• [Task instructions]:
Gather all lines from the material that contain the word "click".

• [Provided material]:
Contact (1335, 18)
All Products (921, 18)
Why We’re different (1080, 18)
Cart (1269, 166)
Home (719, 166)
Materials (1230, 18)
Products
* * *
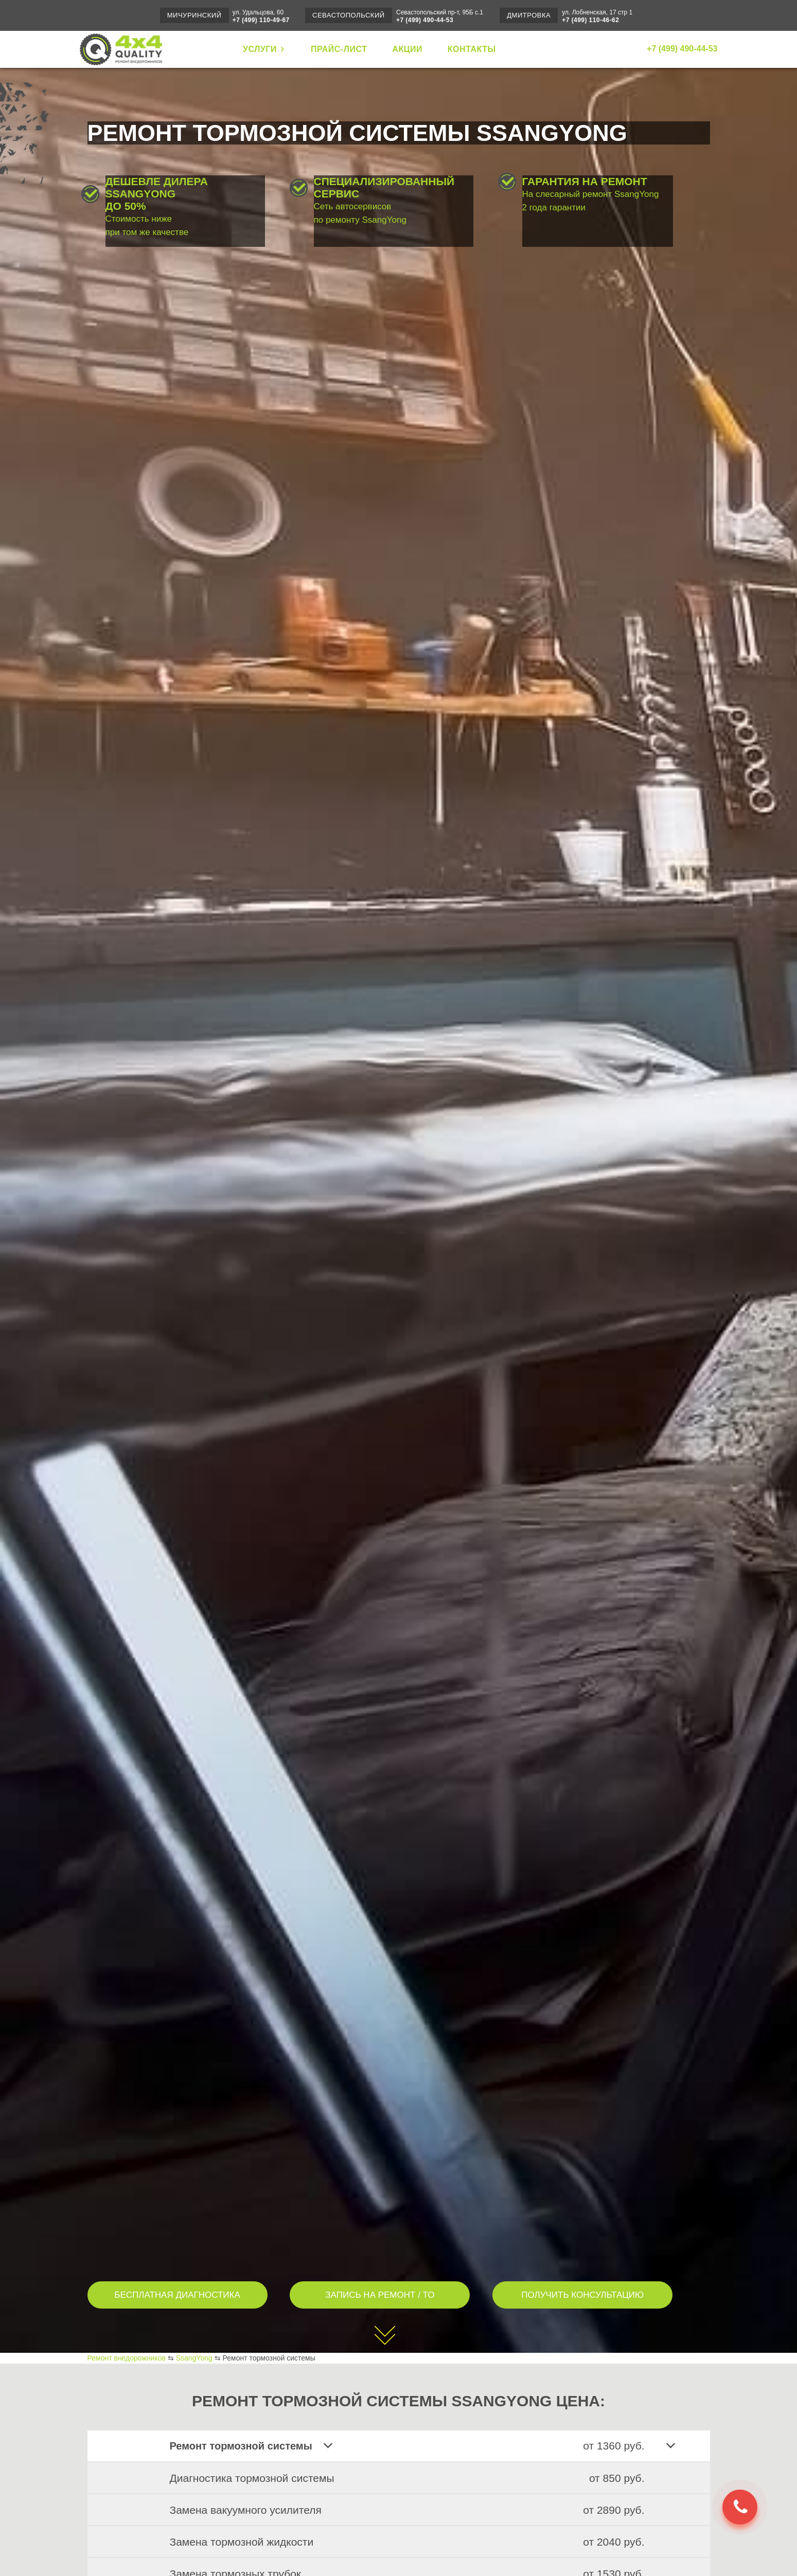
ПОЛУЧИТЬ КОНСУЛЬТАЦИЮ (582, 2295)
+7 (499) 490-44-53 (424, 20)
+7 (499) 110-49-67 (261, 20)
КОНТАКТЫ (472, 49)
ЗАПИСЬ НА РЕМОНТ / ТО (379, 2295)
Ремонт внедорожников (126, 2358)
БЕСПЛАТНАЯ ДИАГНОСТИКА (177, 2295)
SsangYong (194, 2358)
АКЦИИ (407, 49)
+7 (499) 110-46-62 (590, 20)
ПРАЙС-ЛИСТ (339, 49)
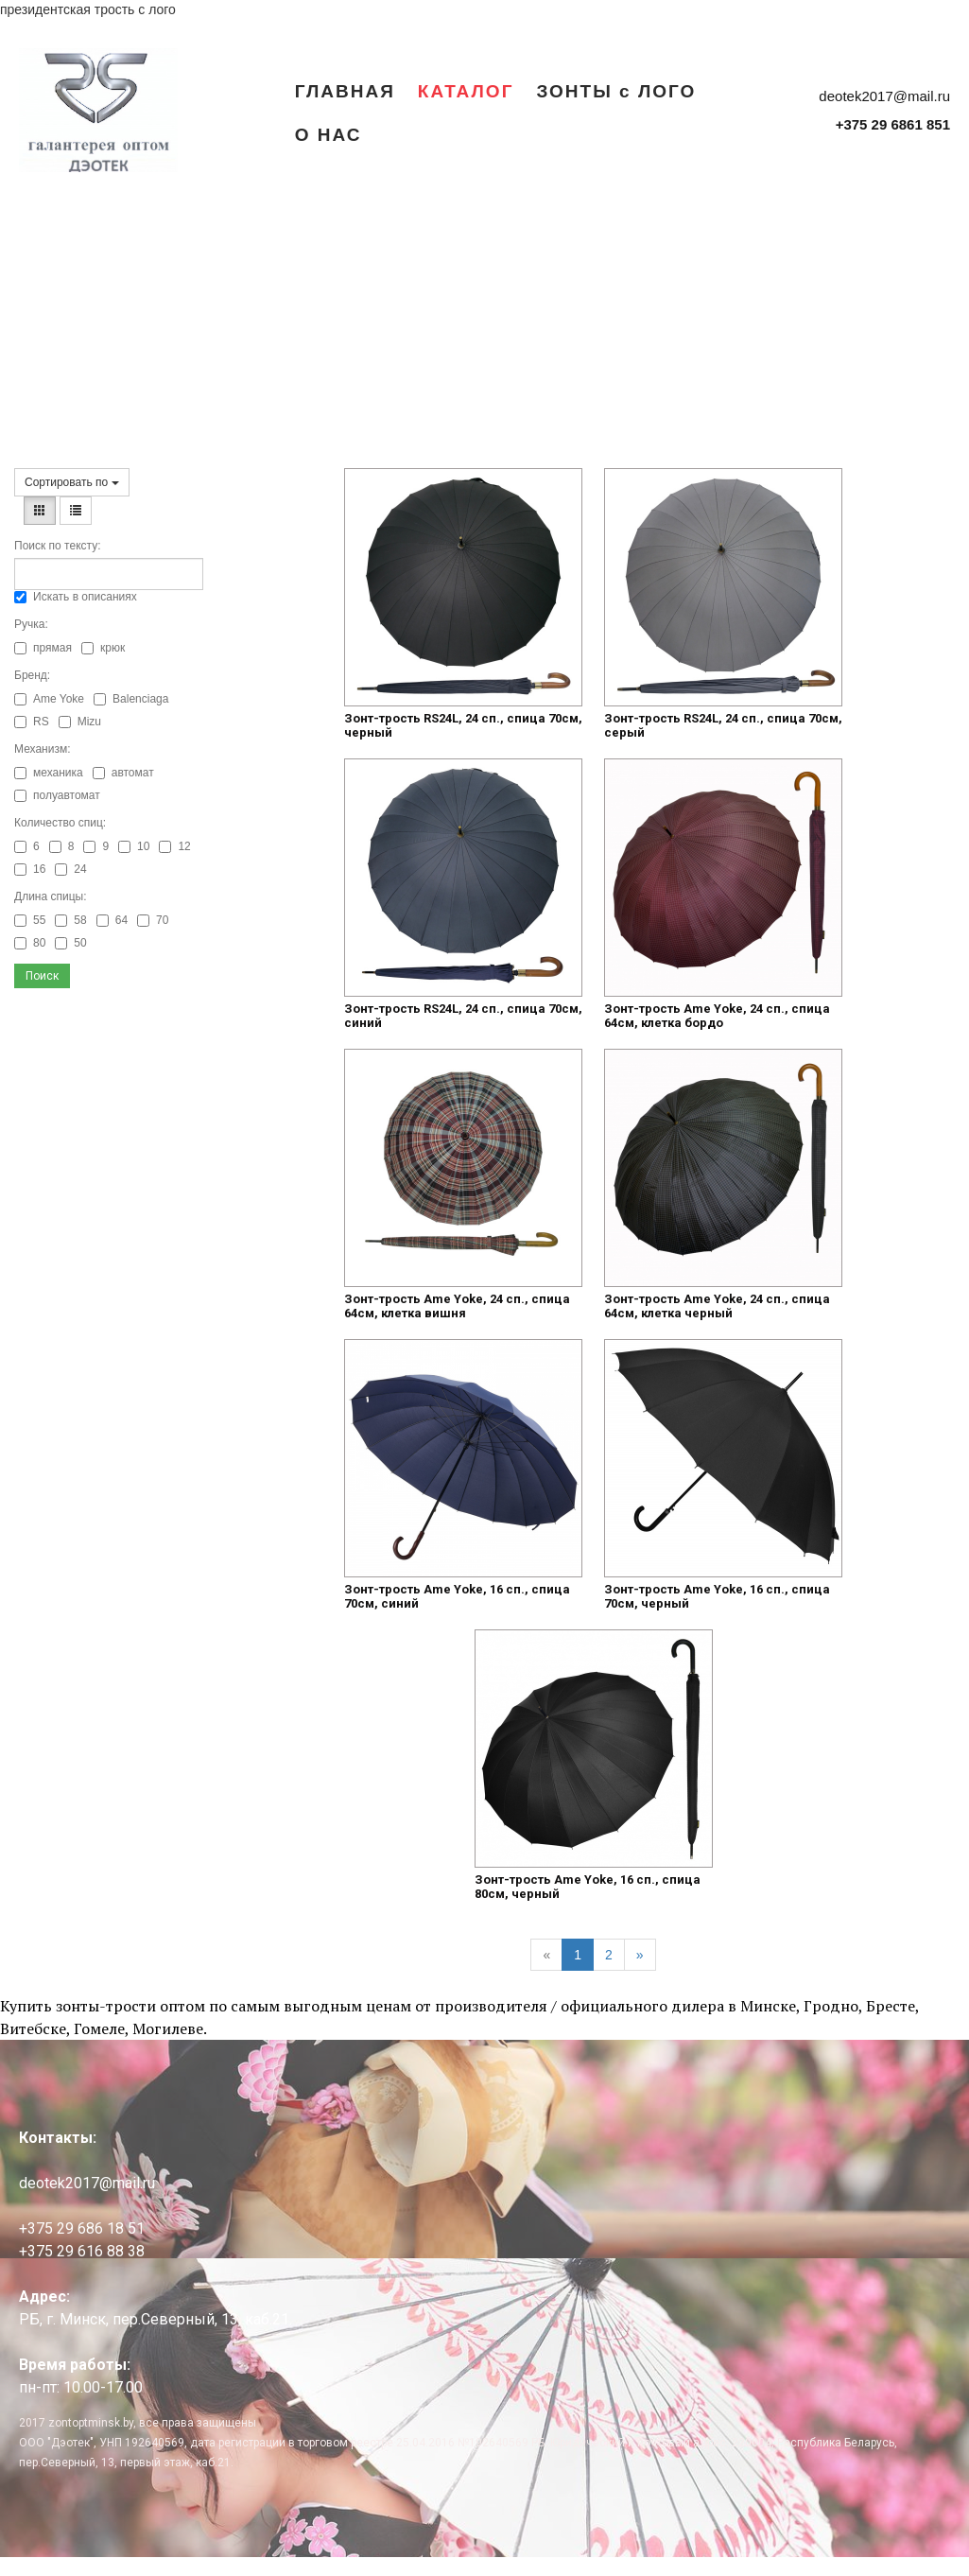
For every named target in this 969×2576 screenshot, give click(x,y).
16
...
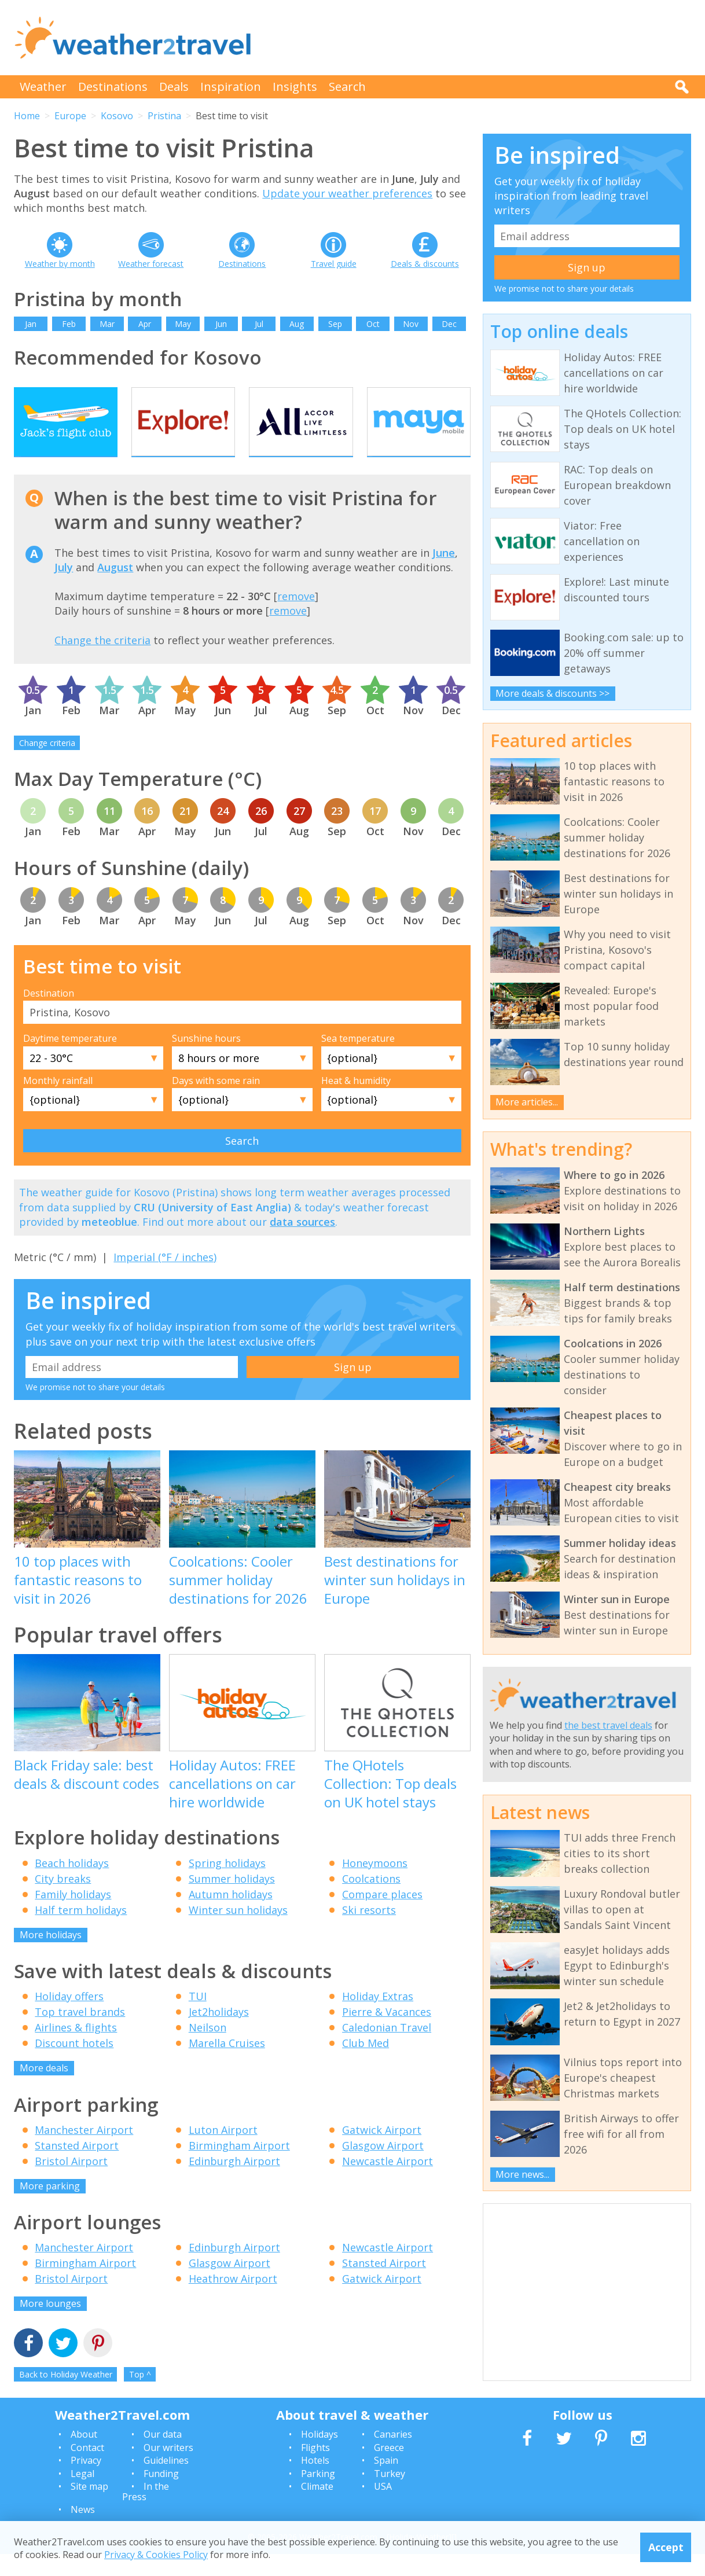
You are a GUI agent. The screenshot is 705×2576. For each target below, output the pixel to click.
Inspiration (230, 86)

• [Reply]:
For every named target in this 969×2576 screenshot, give click(x,y).
You are a GUI agent. The screenshot is 705×2576. For each target below, output the pixel to click.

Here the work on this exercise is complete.